:: DATA FOR REVIEW
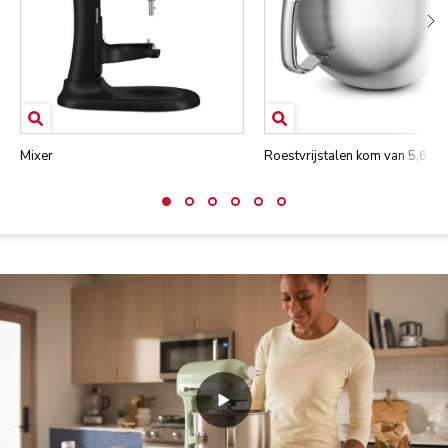
Mixer
Roestvrijstalen kom van 5,6 L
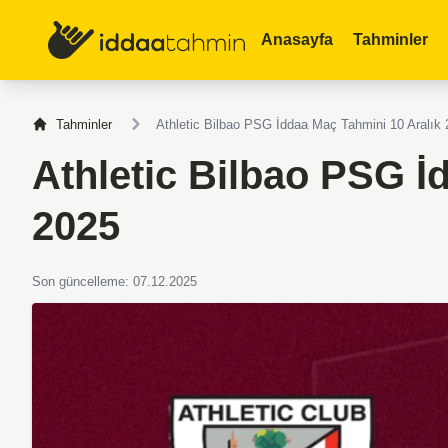
Anasayfa
Tahminler
Tahminler
Athletic Bilbao PSG İddaa Maç Tahmini 10 Aralık
Athletic Bilbao PSG İ
2025
Son güncelleme: 07.12.2025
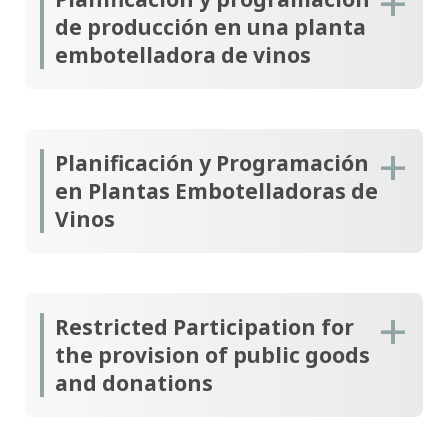
de producción en una planta
embotelladora de vinos
Planificación y Programación
en Plantas Embotelladoras de
Vinos
Restricted Participation for
the provision of public goods
and donations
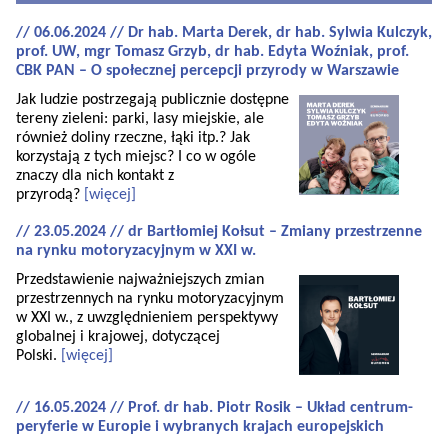
// 06.06.2024 // Dr hab. Marta Derek, dr hab. Sylwia Kulczyk,
prof. UW, mgr Tomasz Grzyb, dr hab. Edyta Woźniak, prof.
CBK PAN – O społecznej percepcji przyrody w Warszawie
Jak ludzie postrzegają publicznie dostępne
tereny zieleni: parki, lasy miejskie, ale
również doliny rzeczne, łąki itp.? Jak
korzystają z tych miejsc? I co w ogóle
znaczy dla nich kontakt z
przyrodą?
[więcej]
// 23.05.2024 // dr Bartłomiej Kołsut – Zmiany przestrzenne
na rynku motoryzacyjnym w XXI w.
Przedstawienie najważniejszych zmian
przestrzennych na rynku motoryzacyjnym
w XXI w., z uwzględnieniem perspektywy
globalnej i krajowej, dotyczącej
Polski.
[więcej]
// 16.05.2024 // Prof. dr hab. Piotr Rosik – Układ centrum-
peryferie w Europie i wybranych krajach europejskich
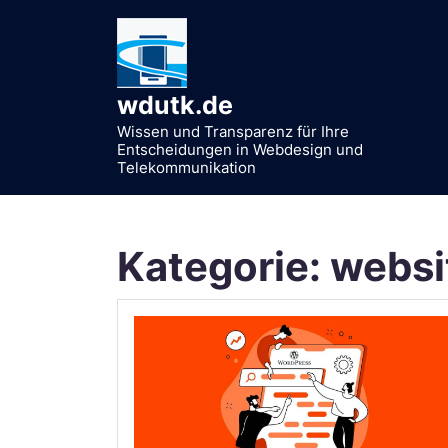
Zum
Inhalt
springen
wdutk.de
Wissen und Transparenz für Ihre
Entscheidungen in Webdesign und
Telekommunikation
Kategorie:
websi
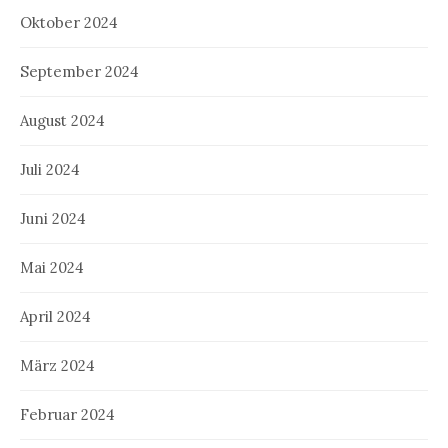
Oktober 2024
September 2024
August 2024
Juli 2024
Juni 2024
Mai 2024
April 2024
März 2024
Februar 2024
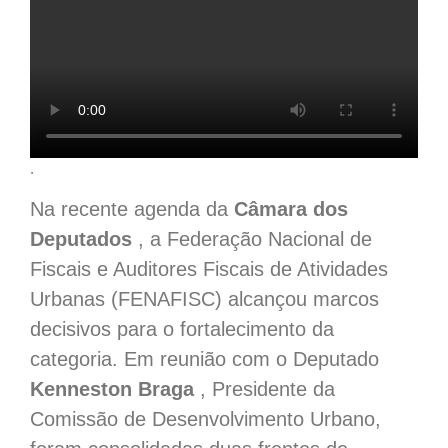
.
Na recente agenda da
Câmara dos
Deputados
, a Federação Nacional de
Fiscais e Auditores Fiscais de Atividades
Urbanas (FENAFISC) alcançou marcos
decisivos para o fortalecimento da
categoria. Em reunião com o Deputado
Kenneston Braga
, Presidente da
Comissão de Desenvolvimento Urbano,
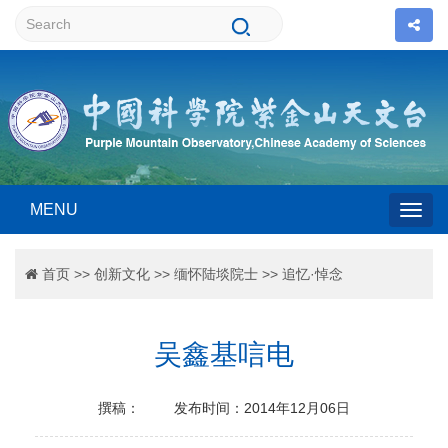
MENU
Togg
首页
>>
创新文化
>>
缅怀陆埮院士
>>
追忆·悼念
navig
吴鑫基唁电
撰稿：
发布时间：2014年12月06日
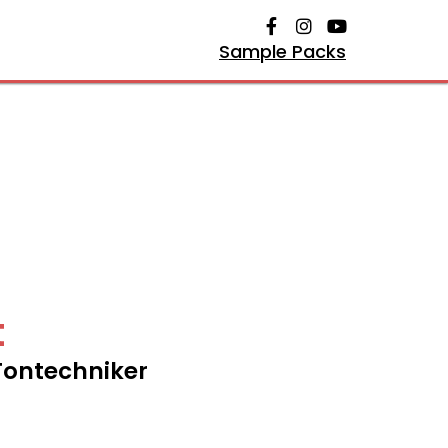
Sample Packs
t
Tontechniker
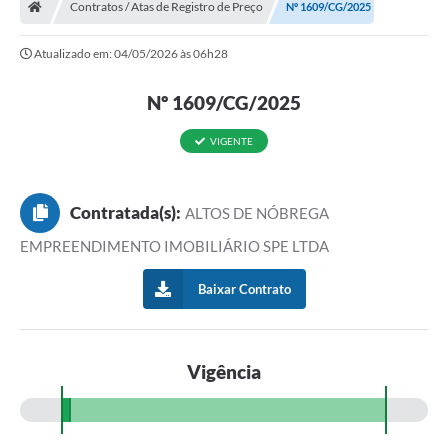
Contratos / Atas de Registro de Preço
Nº 1609/CG/2025
Atualizado em: 04/05/2026 às 06h28
Nº 1609/CG/2025
VIGENTE
Contratada(s):
ALTOS DE NÓBREGA
EMPREENDIMENTO IMOBILIÁRIO SPE LTDA
Baixar Contrato
Vigência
::::
WORK TASK => Drop the images and transcribe the entries above exactly.

RESPONSE TO THIS EXERCISE =>
Mixer
Roestvrijstalen kom van 5,6 L
Anasayfa
Tahminler
Tahminler
Athletic Bilbao PSG İddaa Maç Tahmini 10 Aralık
Athletic Bilbao PSG İ
2025
Son güncelleme: 07.12.2025
de producción en una planta
embotelladora de vinos
Planificación y Programación
en Plantas Embotelladoras de
Vinos
Restricted Participation for
the provision of public goods
and donations
// 06.06.2024 // Dr hab. Marta Derek, dr hab. Sylwia Kulczyk,
prof. UW, mgr Tomasz Grzyb, dr hab. Edyta Woźniak, prof.
CBK PAN – O społecznej percepcji przyrody w Warszawie
Jak ludzie postrzegają publicznie dostępne
tereny zieleni: parki, lasy miejskie, ale
również doliny rzeczne, łąki itp.? Jak
korzystają z tych miejsc? I co w ogóle
znaczy dla nich kontakt z
przyrodą?
[więcej]
// 23.05.2024 // dr Bartłomiej Kołsut – Zmiany przestrzenne
na rynku motoryzacyjnym w XXI w.
Przedstawienie najważniejszych zmian
przestrzennych na rynku motoryzacyjnym
w XXI w., z uwzględnieniem perspektywy
globalnej i krajowej, dotyczącej
Polski.
[więcej]
// 16.05.2024 // Prof. dr hab. Piotr Rosik – Układ centrum-
peryferie w Europie i wybranych krajach europejskich
Zum
Inhalt
springen
wdutk.de
Wissen und Transparenz für Ihre
Entscheidungen in Webdesign und
Telekommunikation
Kategorie:
websi
Oktober 2024
September 2024
August 2024
Juli 2024
Juni 2024
Mai 2024
April 2024
März 2024
Februar 2024
.
Na recente agenda da
Câmara dos
Deputados
, a Federação Nacional de
Fiscais e Auditores Fiscais de Atividades
Urbanas (FENAFISC) alcançou marcos
decisivos para o fortalecimento da
categoria. Em reunião com o Deputado
Kenneston Braga
, Presidente da
Comissão de Desenvolvimento Urbano,
MENU
Togg
首页
>>
创新文化
>>
缅怀陆埮院士
>>
追忆·悼念
navig
吴鑫基唁电
撰稿：
发布时间：2014年12月06日
Sample Packs
t
Tontechniker
Contratos / Atas de Registro de Preço
Nº 1609/CG/2025
Atualizado em: 04/05/2026 às 06h28
Nº 1609/CG/2025
VIGENTE
Contratada(s):
ALTOS DE NÓBREGA
EMPREENDIMENTO IMOBILIÁRIO SPE LTDA
Baixar Contrato
Vigência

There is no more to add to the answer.